IEEE J Biomed Health Inform. 2021 Feb;25(2):591-601. doi: 10.1109/JBHI.2020.3032479. Epub 2021 Feb 5.
Today Information in the world wide web is overwhelmed by unprecedented quantity of data on versatile topics with varied quality. However, the quality of information disseminated in the field of medicine has been questioned as the negative health consequences of health misinformation can be life-threatening. There is currently no generic automated tool for evaluating the quality of online health information spanned over broad range. To address this gap, in this paper, we applied data mining approach to automatically assess the quality of online health articles based on 10 quality criteria. We have prepared a labelled dataset with 53012 features and applied different feature selection methods to identify the best feature subset with which our trained classifier achieved an accuracy of [Formula: see text] varied over 10 criteria. Our semantic analysis of features shows the underpinning associations between the selected features & assessment criteria and further rationalize our assessment approach. Our findings will help in identifying high quality health articles and thus aiding users in shaping their opinion to make right choice while picking health related help from online.

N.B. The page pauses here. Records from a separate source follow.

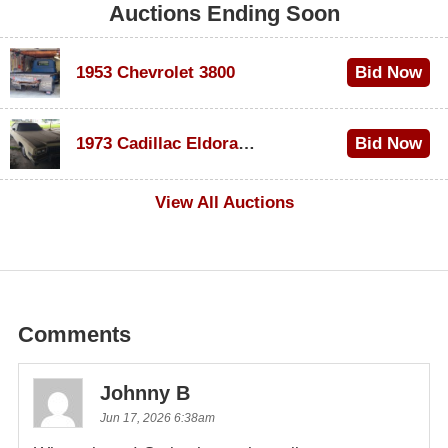
Auctions Ending Soon
1953 Chevrolet 3800
Bid Now
$1,000
1973 Cadillac Eldorado Convertible
Bid Now
$500
View All Auctions
Comments
Johnny B
Jun 17, 2026 6:38am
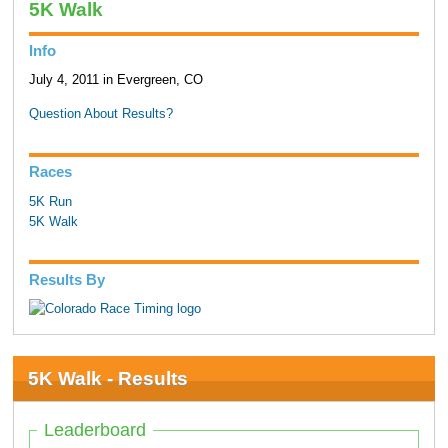
5K Walk
Info
July 4, 2011 in Evergreen, CO
Question About Results?
Races
5K Run
5K Walk
Results By
5K Walk - Results
Leaderboard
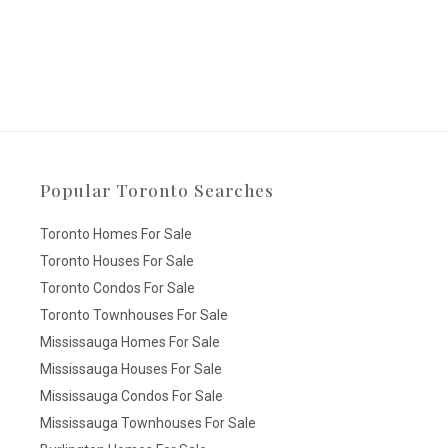
Popular Toronto Searches
Toronto Homes For Sale
Toronto Houses For Sale
Toronto Condos For Sale
Toronto Townhouses For Sale
Mississauga Homes For Sale
Mississauga Houses For Sale
Mississauga Condos For Sale
Mississauga Townhouses For Sale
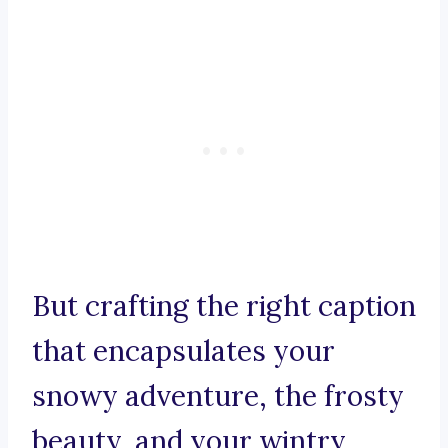
But crafting the right caption
that encapsulates your
snowy adventure, the frosty
beauty, and your wintry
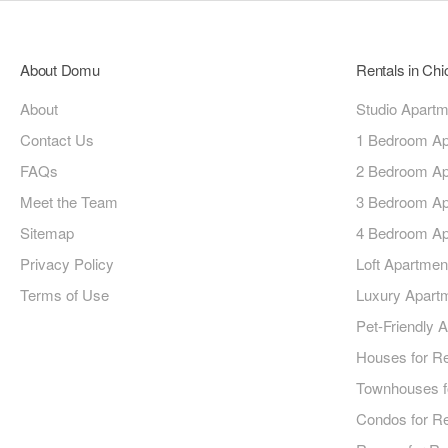
About Domu
Rentals in Ch
About
Studio Apart
Contact Us
1 Bedroom Ap
FAQs
2 Bedroom Ap
Meet the Team
3 Bedroom Ap
Sitemap
4 Bedroom Ap
Privacy Policy
Loft Apartmen
Terms of Use
Luxury Apart
Pet-Friendly 
Houses for R
Townhouses f
Condos for R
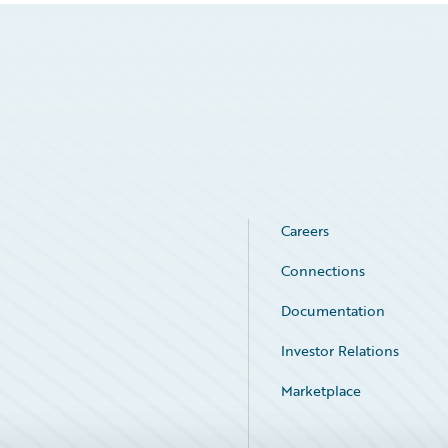
Careers
Connections
Documentation
Investor Relations
Marketplace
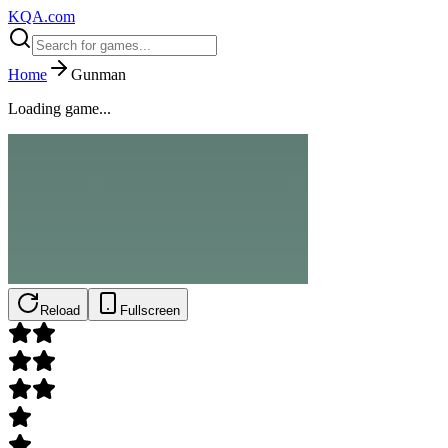
KQA.com
Home
Gunman
Loading game...
Reload
Fullscreen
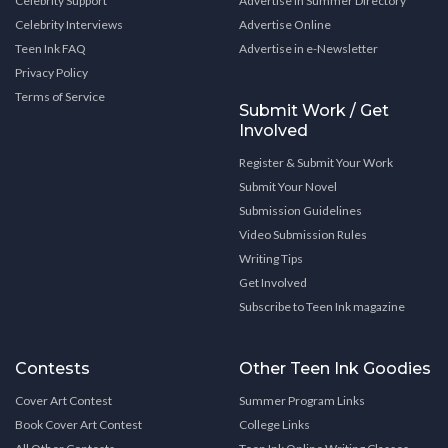
Celebrity Support
Advertise in Summer Directory
Celebrity Interviews
Advertise Online
Teen Ink FAQ
Advertise in e-Newsletter
Privacy Policy
Terms of Service
Submit Work / Get
Involved
Register & Submit Your Work
Submit Your Novel
Submission Guidelines
Video Submission Rules
Writing Tips
Get Involved
Subscribe to Teen Ink magazine
Contests
Other Teen Ink Goodies
Cover Art Contest
Summer Program Links
Book Cover Art Contest
College Links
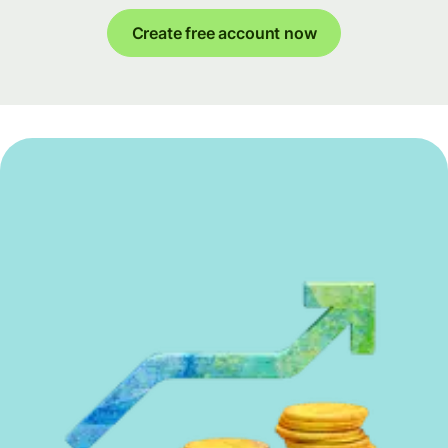
Create free account now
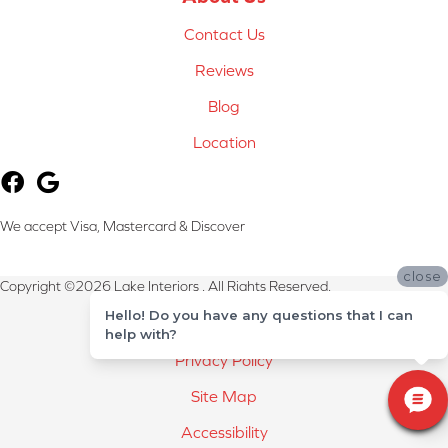
Contact Us
Reviews
Blog
Location
We accept Visa, Mastercard & Discover
close
Copyright ©2026 Lake Interiors . All Rights Reserved.
Hello! Do you have any questions that I can
Terms & Conditions
help with?
Privacy Policy
Site Map
Accessibility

如今,互联网上的信息泛滥,涵盖了各种主题的前所未有的大量数据,质量也参差不齐。然而,由于医疗领域传播的信息质量存在问题,健康错误信息可能会危及生命,因此受到了质疑。目前,还没有通用的自动化工具来评估广泛范围内的在线健康信息的质量。为了解决这一差距,在本文中,我们应用数据挖掘方法,根据 10 个质量标准,自动评估在线健康文章的质量。我们准备了一个带有 53012 个特征的标记数据集,并应用了不同的特征选择方法来识别最佳特征子集,我们训练的分类器在 10 个标准上的准确率达到了[公式:见正文]。我们对特征的语义分析显示了所选特征与评估标准之间的潜在关联,并进一步合理化了我们的评估方法。我们的研究结果将有助于识别高质量的健康文章,从而帮助用户在从在线获取健康相关帮助时形成自己的观点,做出正确的选择。